Since their introductions into commercial treatment planning systems, many clinical studies have been conducted to compare dose calculation of Type-C algorithms to algorithms of previous generations [22, 23, 25, 31, 44‐47]. However, their utilization in clinic practice is still very limited [5]. Two factors contributing to the lack of clinical utilization that motivated our study were: (1) the large patient-to-patient variation of error magnitudes for the current algorithm left it unclear if it is necessary to clinically switch the algorithm at the cost of increased computational time. (2) the four existing studies on the applicability of current dosimetric guidelines for Type-C algorithms had apparent disagreements in their findings [27, 29, 39, 40]. On the first issue, our study using a large patient cohort provided distribution data of target dose errors associated with Type-B calculation for different patients. Clinicians may use these data to assist making decision whether the algorithm switching is necessary. On the second issue, our study resolved the paradox from the existing literature by demonstrating the difference between re-calculated and re-normalized Type-C plans. In addition, the results on re-optimized plans shed additional light on the Type-C applicability of current RTOG guidelines, and further provided clinicians with information on different levels of Type-C involvement in treatment planning necessary to satisfy the dosimetric constraints.
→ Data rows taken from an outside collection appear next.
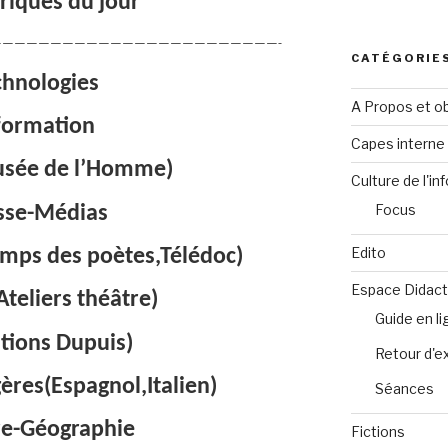
riques du jour***
———————————————————————-
CATÉGORIE
chnologies
A Propos et ob
formation
Capes intern
sée de l’Homme)
Culture de l'in
Focus
sse-Médias
Edito
emps des poètes,Télédoc)
Espace Didact
teliers théâtre)
Guide en l
tions Dupuis)
Retour d'e
ères(Espagnol,Italien)
Séances
re-Géographie
Fictions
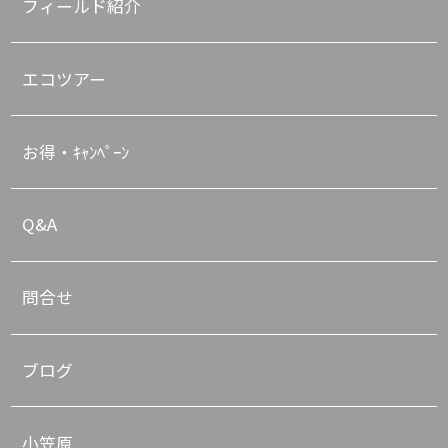
フィールド紹介
エコツアー
お得・ｷｬﾝﾍﾟｰﾝ
Q&A
問合せ
ブログ
小笠原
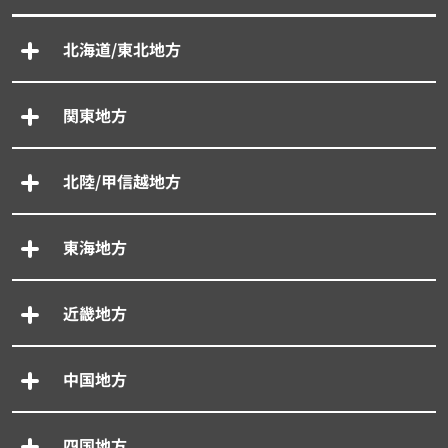
北海道/東北地方
関東地方
北陸/甲信越地方
東海地方
近畿地方
中国地方
四国地方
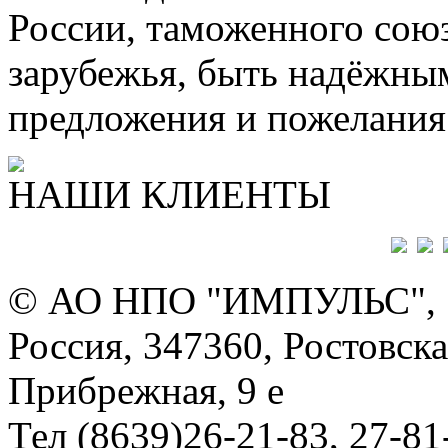
России, таможенного союз
зарубежья, быть надёжны
предложения и пожелания 
НАШИ КЛИЕНТЫ
© АО НПО "ИМПУЛЬС", 19
Россия, 347360, Ростовская
Прибрежная, 9 е
Тел (8639)26-21-83, 27-81-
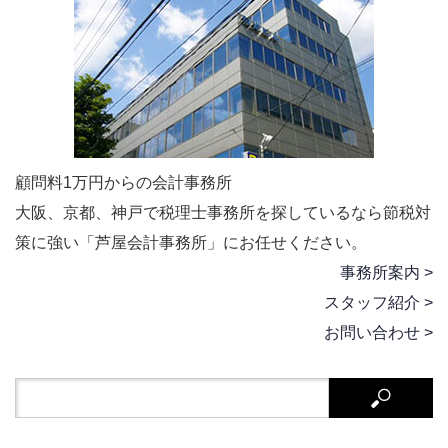
顧問料1万円からの会計事務所
大阪、京都、神戸で税理士事務所を探しているなら節税対
策に強い「芦屋会計事務所」にお任せください。
事務所案内 >
スタッフ紹介 >
お問い合わせ >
One limitation of our work was that, although extensively comparing the original Type-B and re-calculated, re-normalized and re-optimized Type-C plans on a large patient cohort and with a rich pool of important dosimetric endpoints, our comparison was conducted using one Type-B algorithm, AAA, and one Type-C algorithm, AXB. In particular, although usually considered as a Type-B algorithm and currently used as a major clinical treatment planning algorithm [19‐21, 28, 48‐50], AAA has been shown to perform less accurately in heterogeneous environment than some other Type-B algorithms such as CCC [18, 28, 30]. However, due to the limitations of the treatment planning system, namely Pinnacle does not allow importing plans from other treatment planning systems for re-calculation and it also does not have a Type-C algorithm, a comparison to additional Type-B and Type-C algorithms could not be performed on our cohort.

It would be an interesting direction for future studies to assess the clinical impact of switching from Type-B to Type-C algorithms for lung SBRT. For example, on a cohort of patients treated with Type-B plans, the local failure rates can be compared between those patients with large PTV D_95% or V_100% reductions upon Type-C re-calculation and those patients with small reductions. This way the clinical significance of the dosimetric differences can be determined. However, due to the relatively small percentage of patients with large dose differences between Type-B and Type-C calculations (for example, in our cohort, 13.5% with a PTV D_95% reduction over 5%, or 34.6% with a PTV V_100% reduction over 5%) and the very high local control rates usually at around 90%, a very large cohort with sufficient longitudinal follow-up would be necessary to power such a study and illustrate the clinical significance of the dosimetric effects.

Type-B dose calculation considerably overestimates target dose coverage in lung SBRT for some patients, necessitating Type-C re-normalization or re-optimization. Current RTOG dosimetric criteria appear to remain appropriate in the setting of Type-C calculations.